Вдруг Динь увидел, как на него, будто из белесого тумана, из дурманного сна, откуда-то из небытия, надвигается большой белый корабль. Шел он, несмотря на размеры, почти так же тихо, как и его старая посудина. Лишь слабое шипение разрезаемого форштевнем полотна уснувшего ночного моря можно было услышать чутким ухом. И вот, когда судно подошло совсем близко, Динь понял, что это не мерцающий туман окружает корабль-призрак, а огромные кипенно-белые паруса, поймав ленивый попутный ветерок, движут его величаво по лунному фарватеру погрузившегося в сон моря.
Диме трудно было дышать: рот ему заклеили скотчем, к тому же из носа сочилась кровь. Ноги были связаны, руки тоже — за спиной. Ему хотелось разглядеть мучителей, но мешала глубоко надвинутая вязаная шапочка. Он почти не сомневался, что один голос принадлежал коку Кривому, а вот второй… он слышал этот баритон не раз, и это знакомое, чуть окающее произношение… Что-то не срасталось в его голове, не идентифицировалось с конкретным человеком, как он ни напрягал свои мозги.
Почему-то не было никакого страха; казалось, что вот сейчас, в последний момент, кто-то ударом ноги выбьет дверь — и его спасут.

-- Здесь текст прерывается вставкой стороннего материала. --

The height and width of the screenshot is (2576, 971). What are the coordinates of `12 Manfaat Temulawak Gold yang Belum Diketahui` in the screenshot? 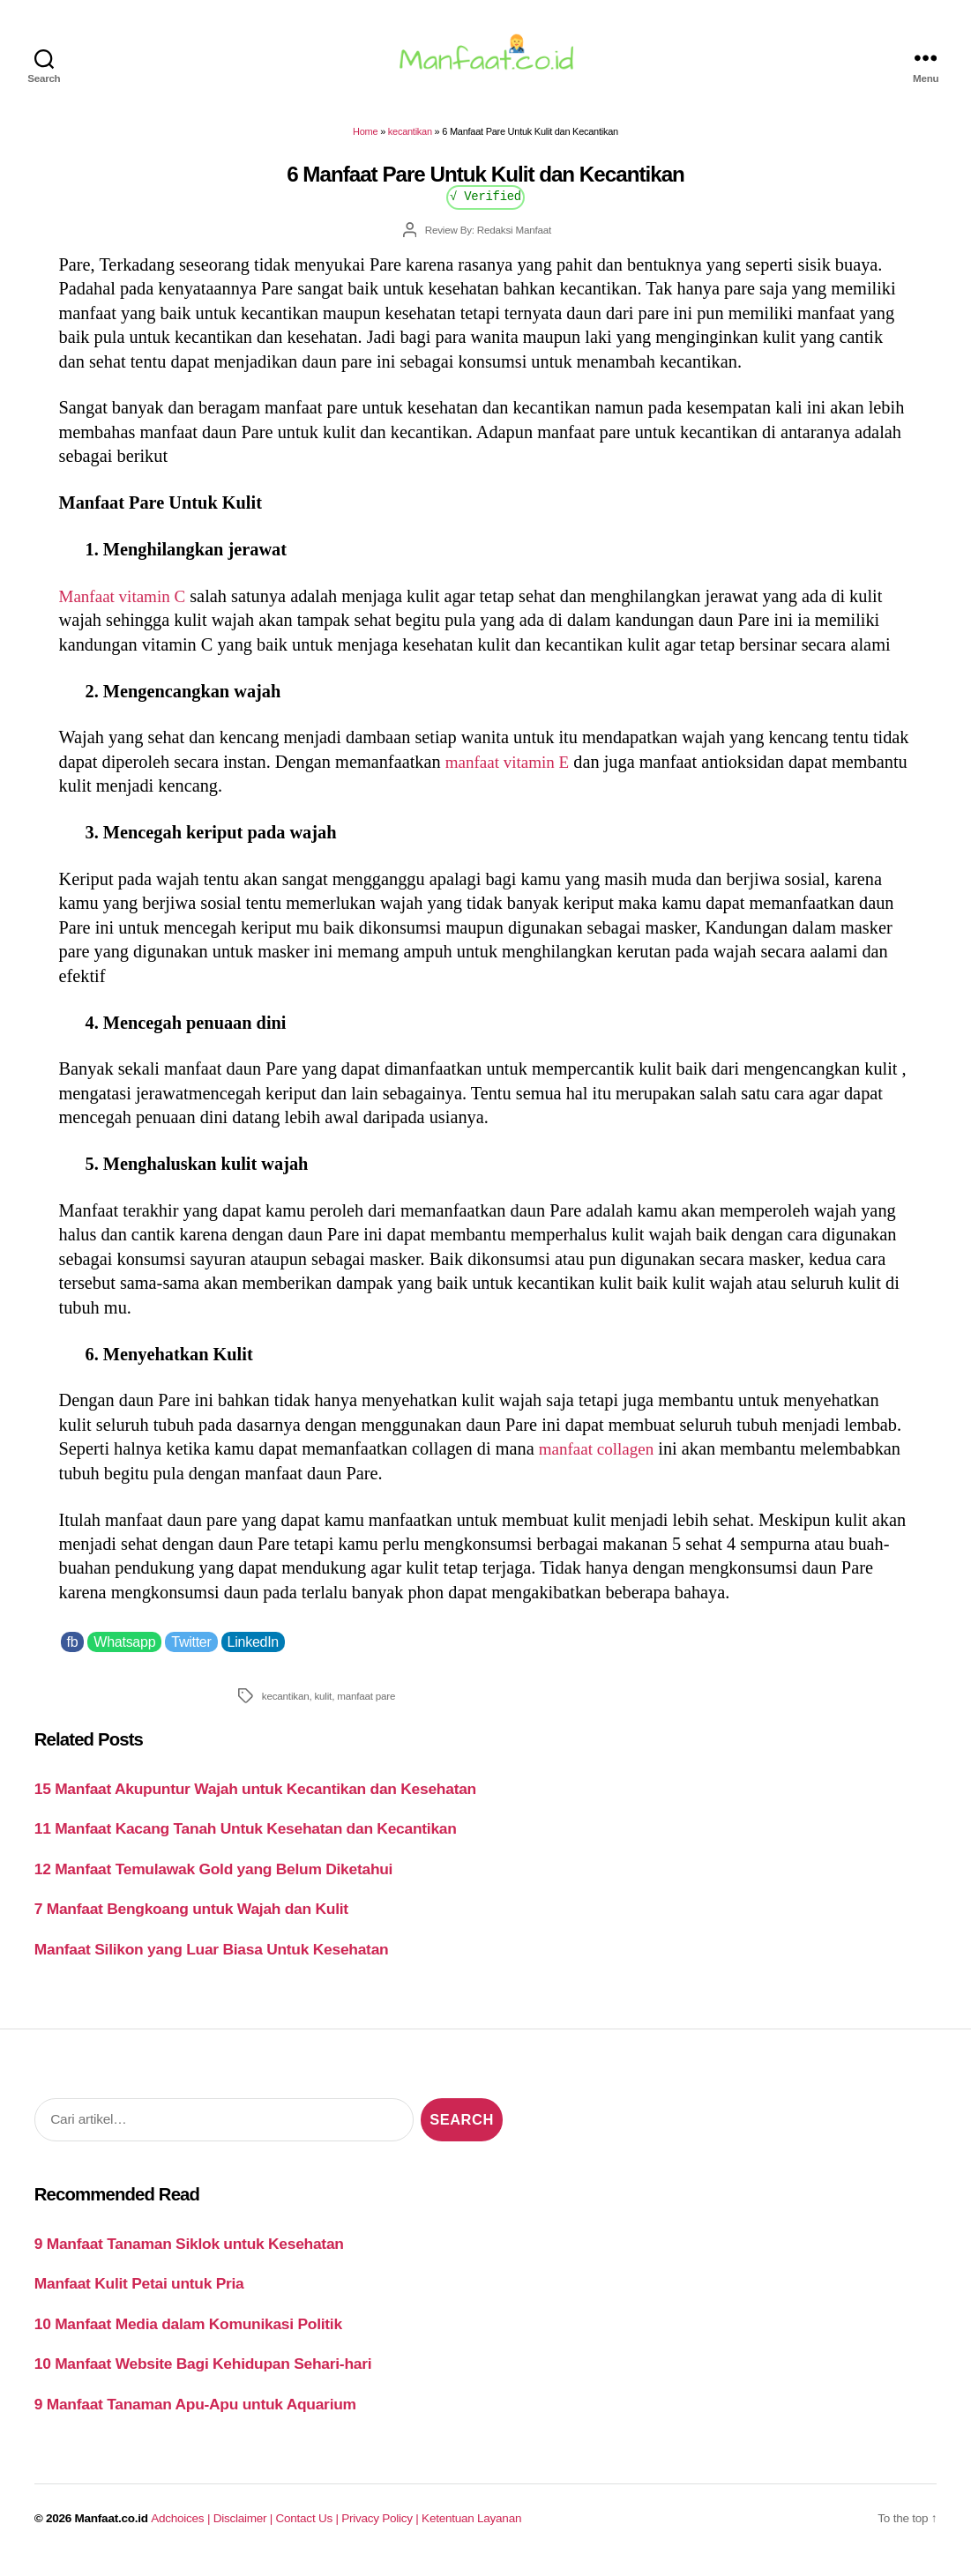 It's located at (213, 1879).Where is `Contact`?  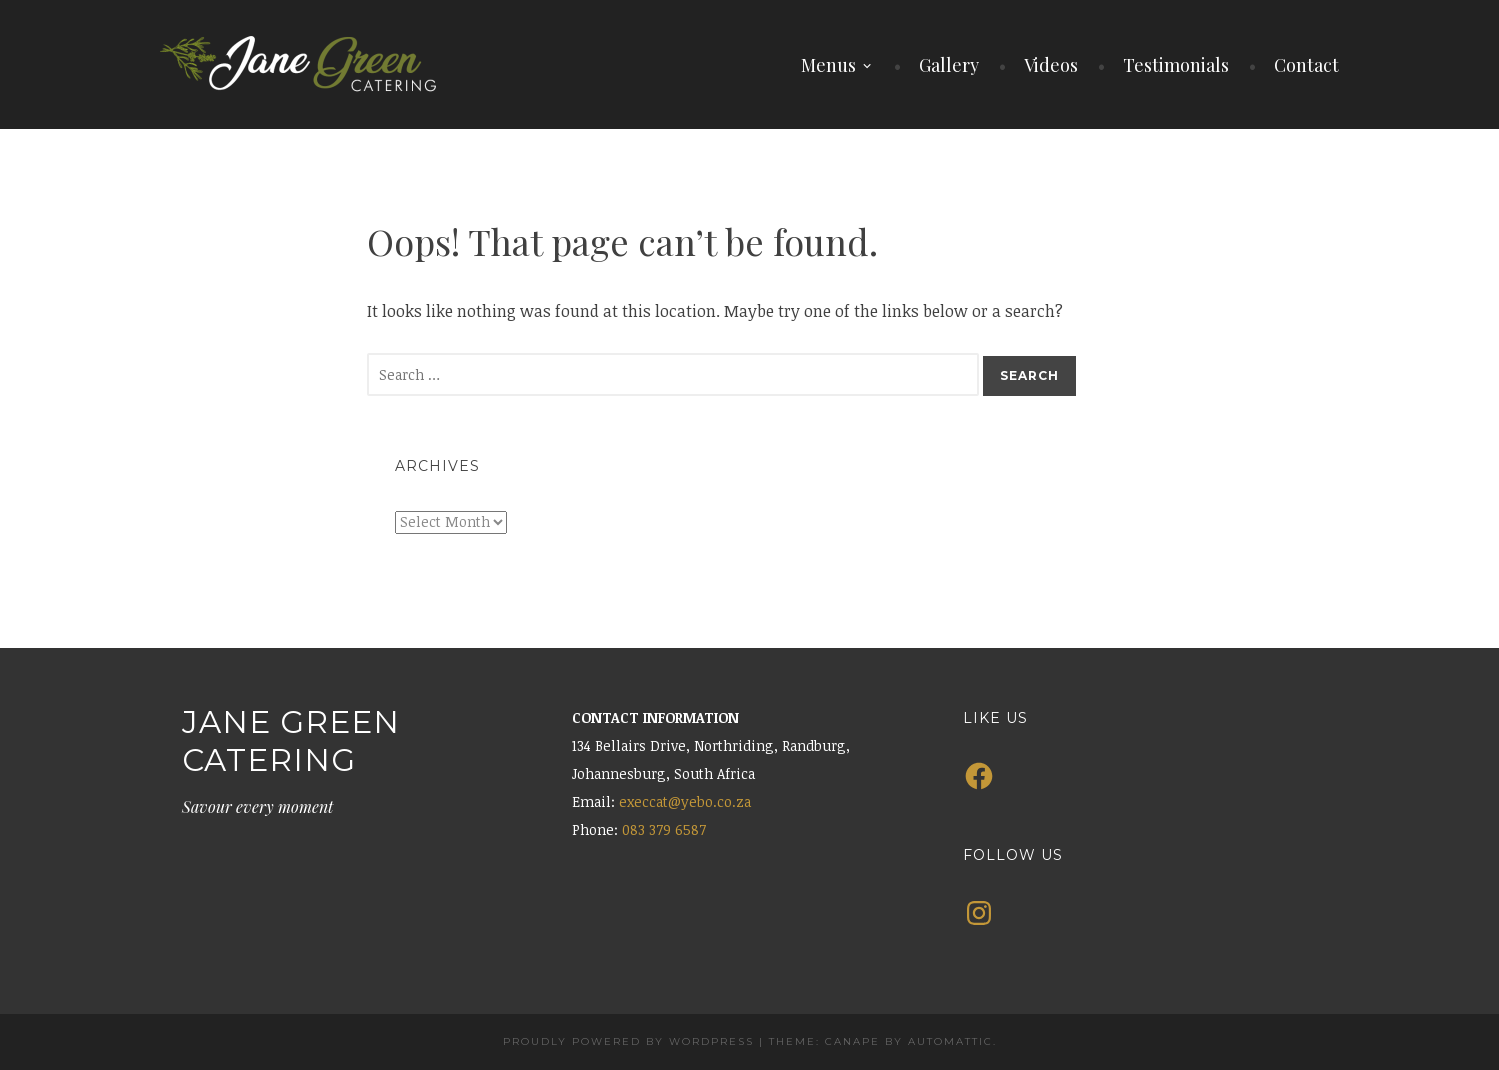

Он задыхался еще и от бессилия, от досады на себя за то, что неосмотрительно повернулся спиной, не бросился первым на них, не закричал, в конце концов. Ведь он всё знал наперед, весь вечер перед этим моделировал ситуацию, и по всему выходило, что он только своим хладнокровием и бесстрашием одержит победу. И ему — нет, не посмертно, — а на плацу морского университета, при всех, прочитают указ и наградят орденом. Молоденькая корреспондентка попросит: «Расскажите, как это было». — «Я прочитал в его глазах испуг и понял, что этот испуг — залог моей победы», — ответит он ей, совсем при этом не рисуясь.
«Куда же он кинется бежать с парусника, когда я почти Джеймс Бонд? — думал он. — Я ему скажу: "Ну вот, пройдемте!" — и не торопясь, конечно, настороже, пойду за ним, сопровождая его в каюту капитана». И эти наверняка дрожавшие руки, и всамделишный испуг в глазах, и эта почти мольба дать ему сигарету… И этот, как ему показалось, дрожащий фальцет: «Отпусти меня…»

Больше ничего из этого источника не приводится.